Sunday, November 23, 2008

What Can I Tell You About Bs.As.?

1. This music video is actually a documentary.





2. The subway system (el subte) is designed like a fork, with all the lines of the city converging in a central focal point right around the Plaza de la Republica (the famous obelisko). But since the last time I was here they have opened a new line (the H line) that cuts down the middle of town and allows one to take a minor shortcut. The stations in this new line are super modern yet the trains that run through are the rickety ones found in all the other lines. Some of the trains rumble so heavily through these historical tunnels that you feel the train might actually be wrenched apart while you're en route.

3. Part one of Soderbergh's epic about Che Guevara is already playing here, with giant posters of Benicio Del Toro all over town (they might be saving the downer second half of the project until the new year.) There are also posters everywhere for High School Musical 3, which will probably be the biggest Argentine box office hit of all time, as Zack Efron seems to possess the standards of genetic perfection that, outside of Argentina, can only be achieved in science-fiction or at Paul Verhoeven's casting calls.
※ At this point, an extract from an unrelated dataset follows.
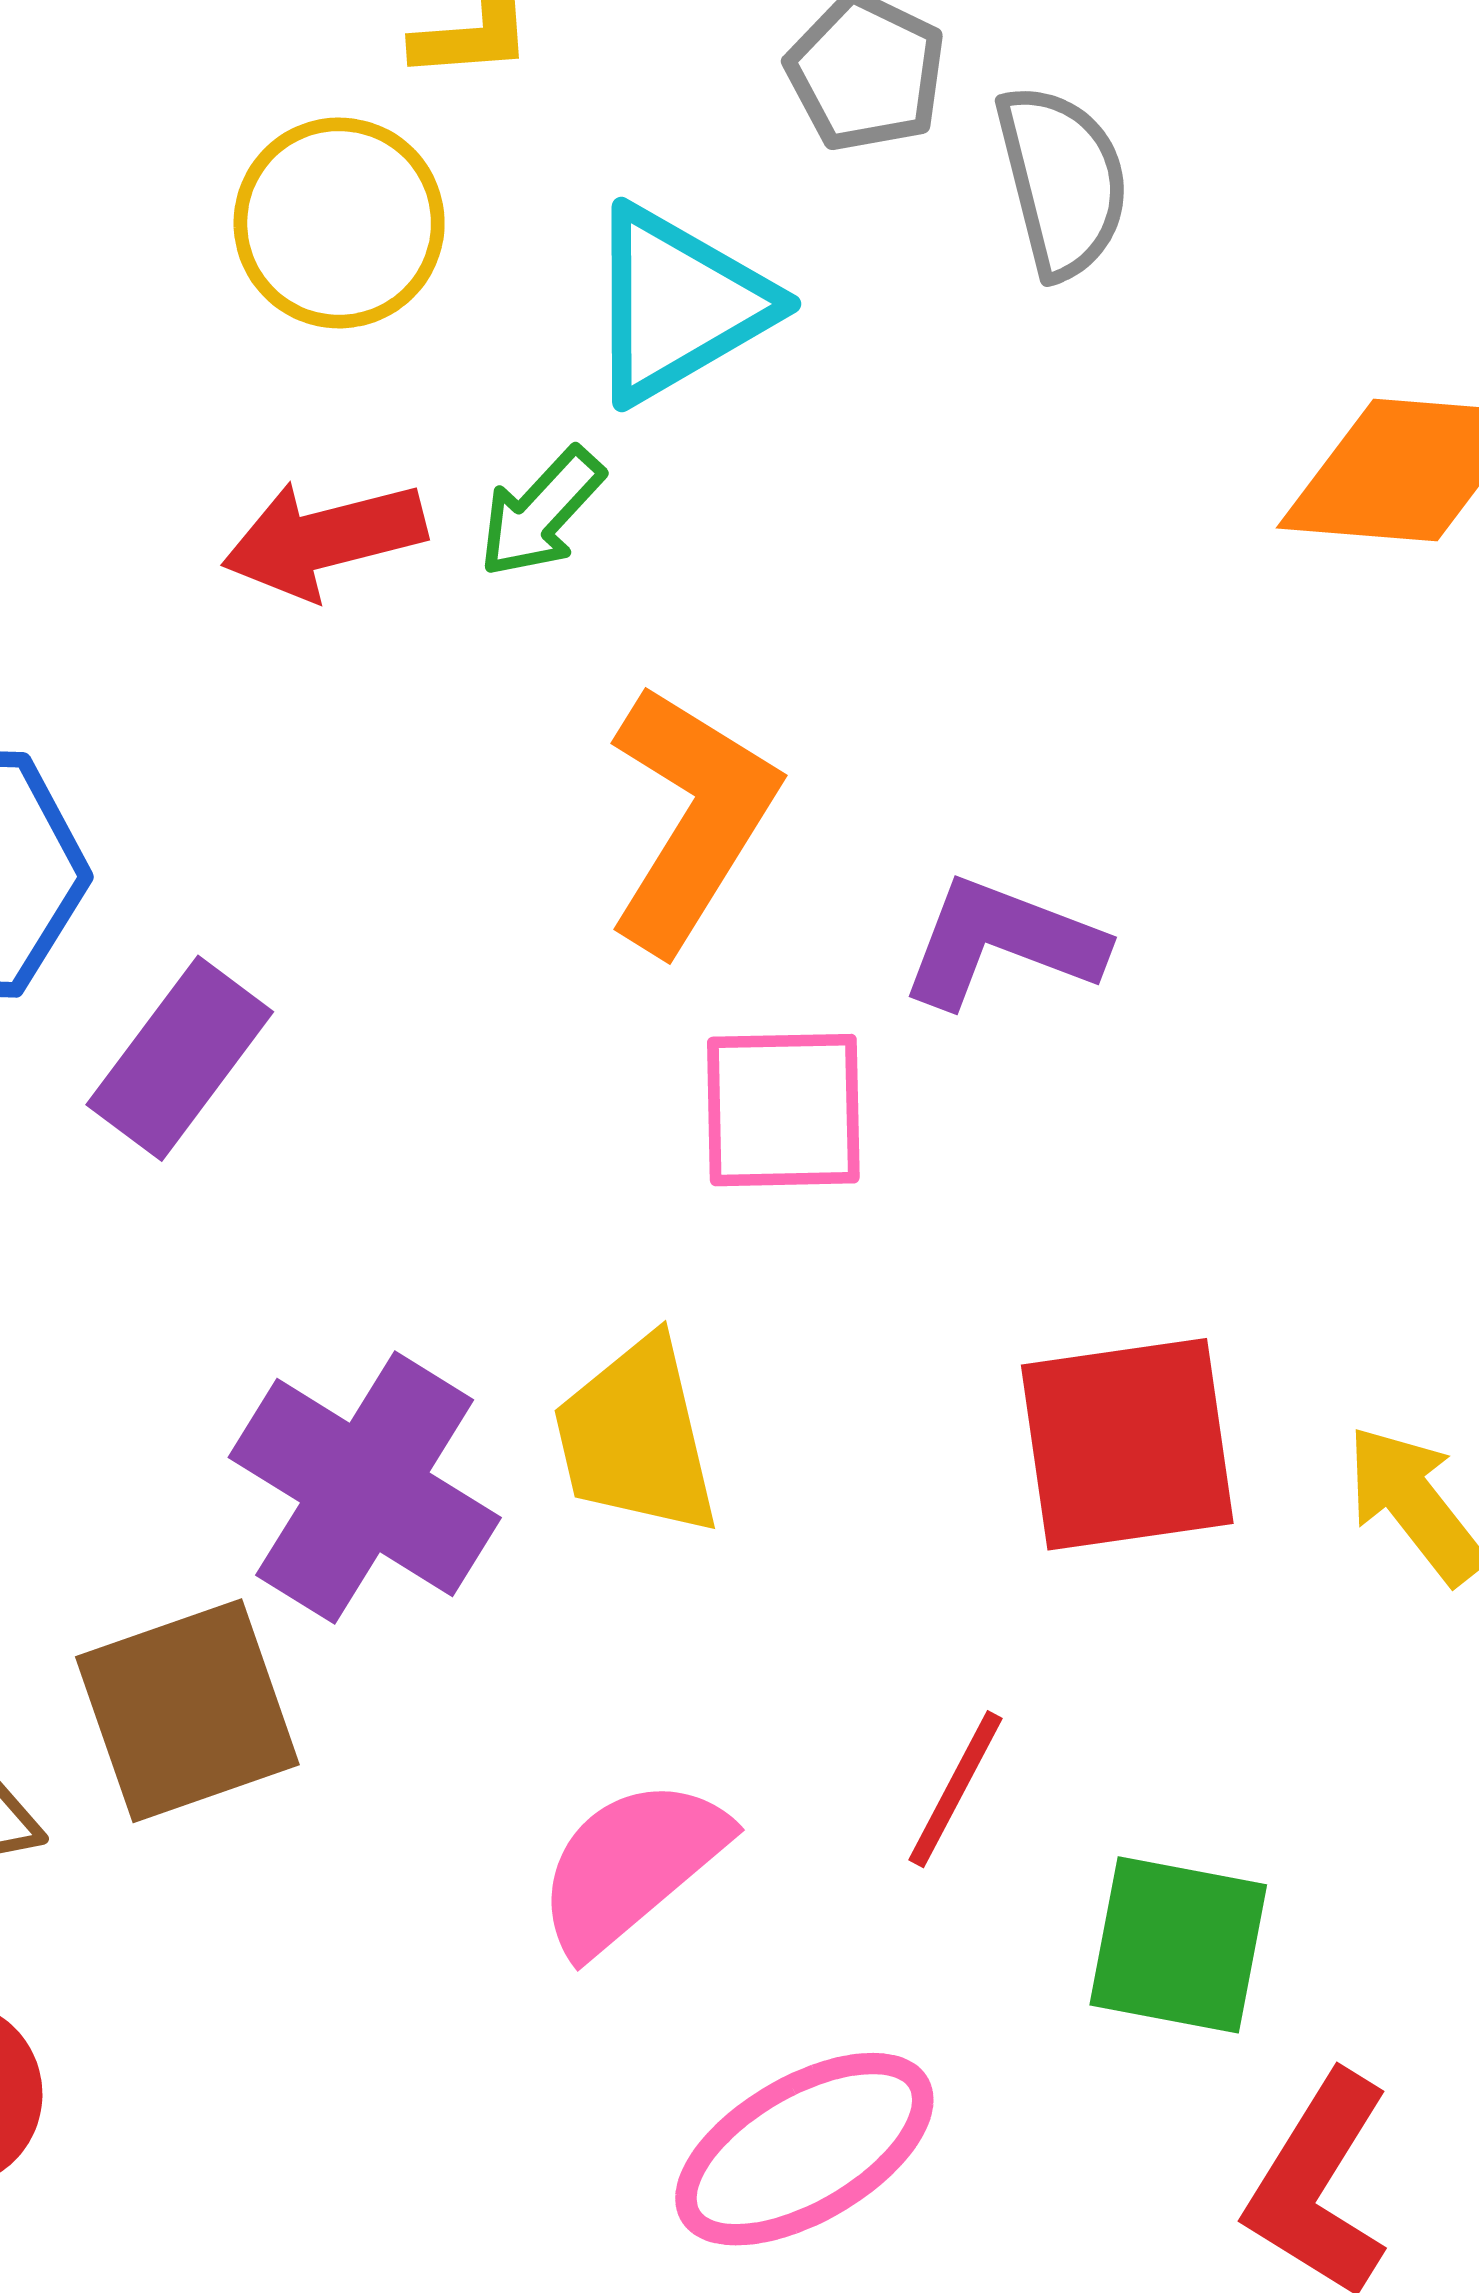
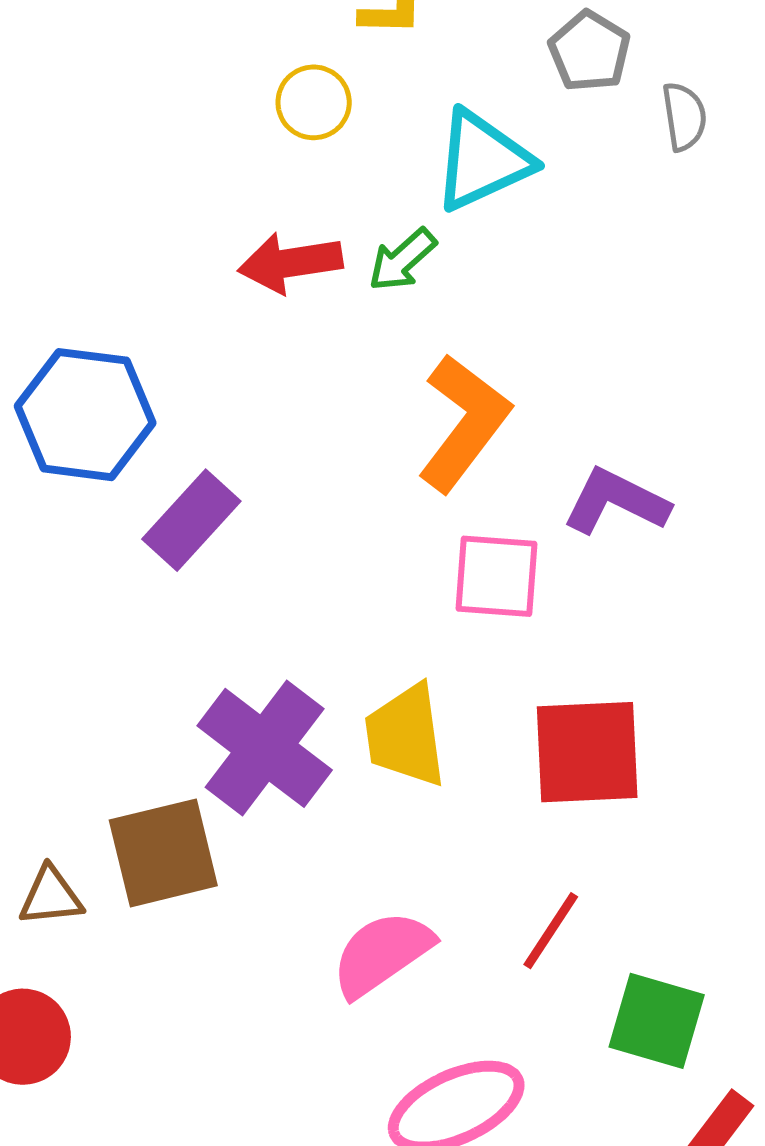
gray semicircle: (1062, 181) -> (684, 116), size x0.7
yellow circle: (339, 223) -> (314, 102), size x0.7
red square: (1127, 1444) -> (587, 752), moved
4. I saw a half-hour show yesterday morning that was all footage of football goals scored, perhaps last week, perhaps all season. One shot after another of a striker scoring and the announcer screaming GOOOAAALLL!!!!!! for thirty seconds. Rinse and repeat.

5. I went to see Quantum of Solace in Palermo last night, shortly after watching a free performance by the Berlin Philharmonic in the centre of town (again, in front of the obelisko). When I bought my ticket and went in, the usher showed me to my precise seat. This might be a North American thing, but assigned seating to go see a movie seems to be a bit much, especially in an age where the film will not only be available in three months on DVD, but also can be found immediately on the sidewalk after coming out of the theatre, in bootleg form.

6. TV in Buenos Aires is insane. The hotel I'm staying at has about 75 channels, about 65 of which are Latin American variants of all the major American satellite channels. One of the tawdriest news channels, Cronicas TV, is aptly-named because I think Dr. Dre is the director of news operations there - if someone is lucky enough to catch a kid in the favelas firing his weapon off, they will show it in an endless loop and set it to music. There is a channel for each of the main American media conglomerates, plus an MGM Channel. The Latino TCM shows some movies, but mostly Spanish dubs of Get Smart and Kojak. I thought Argentine TV would be way raunchier than it actually is. The local channels are very low-budget by comparison, though they openly mimic the graphics of CNN, right down to the exact onscreen fonts. But one thing I can't do in Toronto is get up in the morning and start the day off with a one-two combo of Gilmore Girls and Veronica Mars reruns and stumble home to watch a chapter of Kieslowski's Dekalog, all of it subtitled en castellano... in Toronto you can only really depend on seeing a rerun of Everybody Loves Raymond while channel surfing at any given moment. By the way, I don't love Raymond and I want to go on the record with this.

Tuesday, November 11, 2008

Volver a Buenos Aires



Telekino is off to Argentina for another round of primavera. I leave on the 19th and get back on December 4. I switch planes in Chile - I will be have to kill four hours roaming the Santiago airport before legging it to Buenos Aires. Last time I stayed at a minimalist boutique hotel in Palermo Viejo but this time I want to hotel-hop and spend a few days in a few different barrios. I start off at a bed and breakfast in Boedo, a currently resurgent neighbourhood that was a hotbed of tango and leftist politics in the thirties. Then I move over to Recoleta, kind of the Upper West Side of Buenos Aires, to stay at an old hotel with stone lions at the entrance and an elevator that goes Bang! when it descends to the main level, i.e. my kind of place. Haven't yet booked the hotel for the last leg of the trip - I trust that I will be able to find another interesting place to stay when I'm there.

More bulletins to come.

Official Proclamation

As of November 2008, it is decreed that all arthouse films with a female protagonist must be marketed identically in this country's newspapers. None of this 'other kind of poster' bullshit. This is the design that elicits the most effective response.

Wednesday, November 05, 2008

Like a Hurricane

Paul Lynde hijacks the Channel 13 news team in Toledo, Ohio in 1978. One of my favourite inexplicable slabs of television history... I got hammered just watching this.

Sunday, November 02, 2008

Bang Bang

The definitive version of course.


You could always count on Mina to do this song justice.


A French-Vietnamese cover by Thanh Lan is pretty awesome...


Equipe 84 did a hot psychedelic Italo version one evening on RAI...

Umm, can someone please put Raquel Welch's TV variety specials out on DVD?